As journalist, business communicator, entrepreneur and teacher, Susan’s writing has appeared in a variety of newspapers, magazines, literary journals and coffee table books. Her creativity has been the anonymous force behind scores of brochures, newsletters, logos, annual reports and flyers.

As a high school publications adviser, her yearbooks won top national awards from both the National Scholastic Press Association and the Columbia Scholastic Press Association.

As a business communicator, she supervised employee publications for a Fortune 500 electric utility and eventually started her own successful writing and design business, WildCat Communications.

She earned accredited business communicator (ABC) status from the International Association of Business Communicators, for which she served as an international executive board member, tri-state district director and Indianapolis chapter president, among other roles. IABC International named Indianapolis Midsized Chapter of the Year for 1996, the year Susan was its president, and in 1998, the chapter reciprocated by naming Susan its Communicator of the Year.

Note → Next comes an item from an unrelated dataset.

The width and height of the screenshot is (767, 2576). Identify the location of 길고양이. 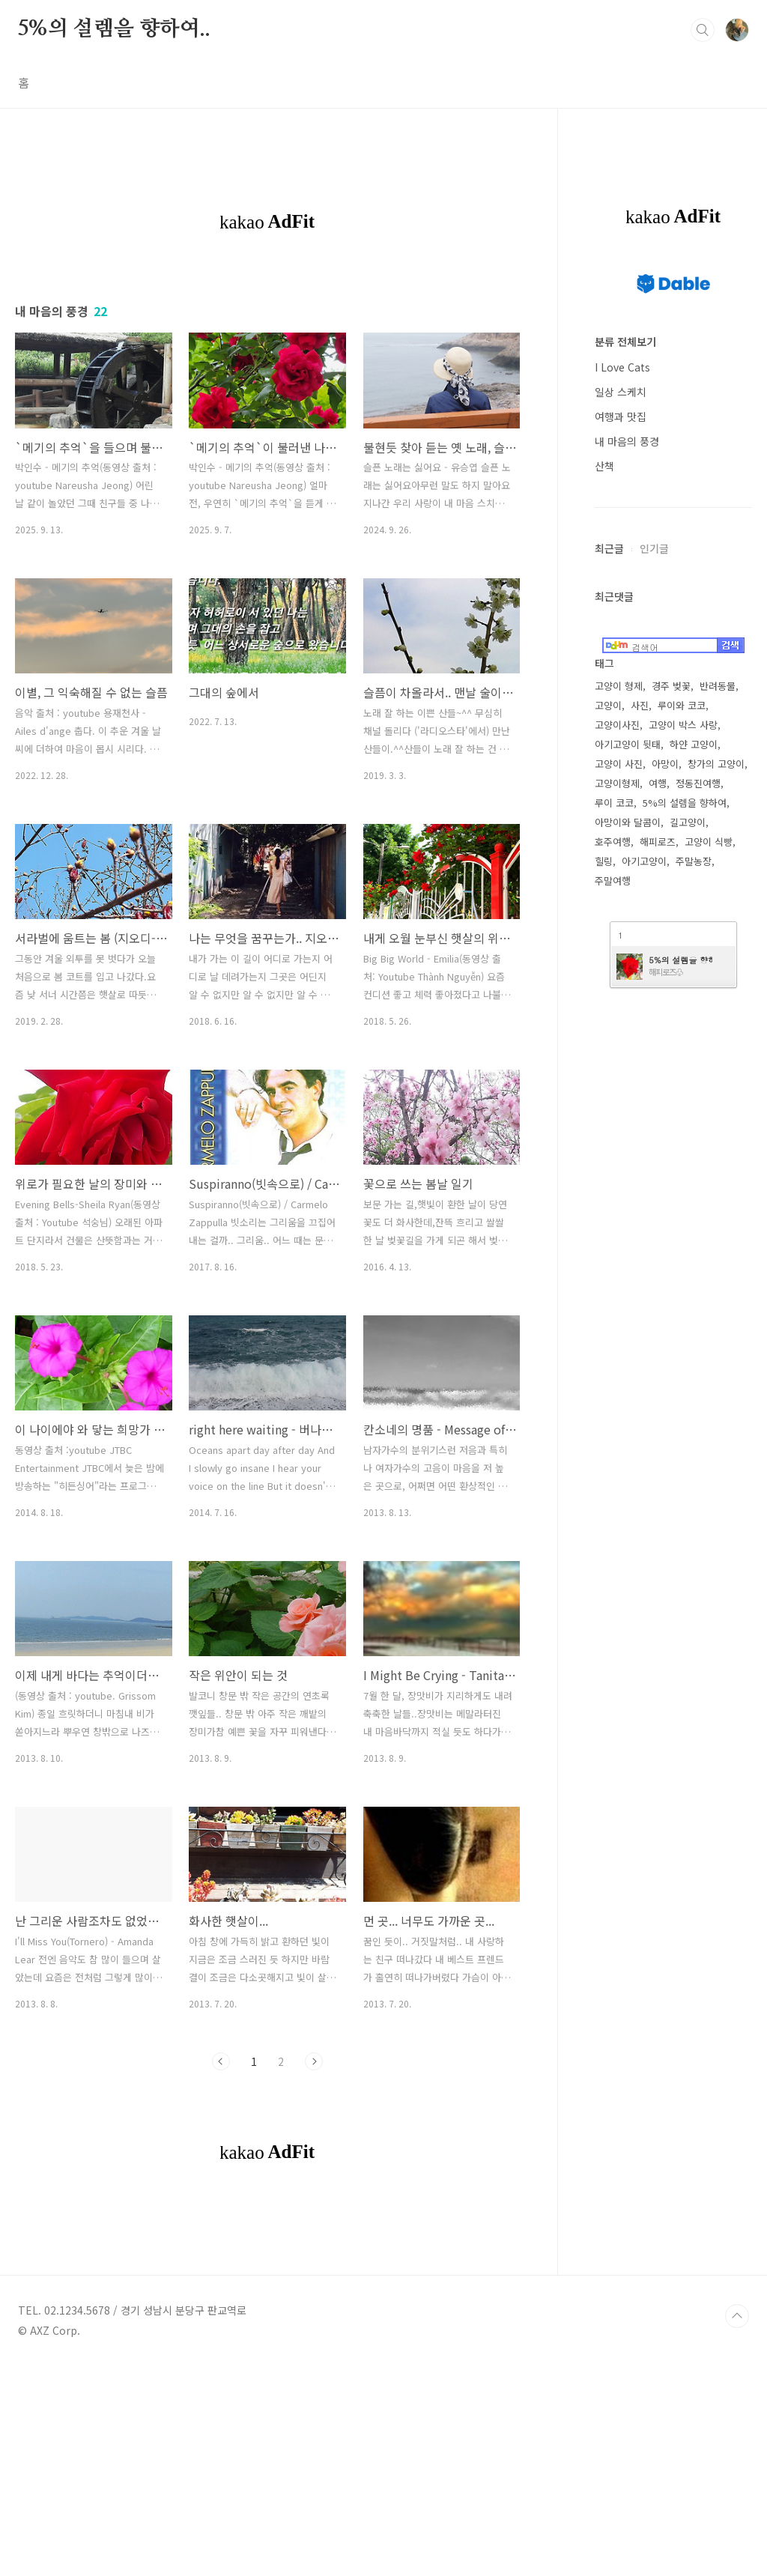 (688, 822).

In 2005 she trained with Amherst Writers & Artists and since then has led hundreds of supportive, generative creative-writing workshops, both in person and virtually, through libraries and in her home, employing AWA methods.

Now (mostly) retired, Susan lives with her husband of more than 35 years and their two sassy cats in a light-filled brick house on a quiet lake in Indiana, where all enjoy watching the wildlife. She’s an active volunteer with the local Purdue Extension Service and an Advanced Master Gardener.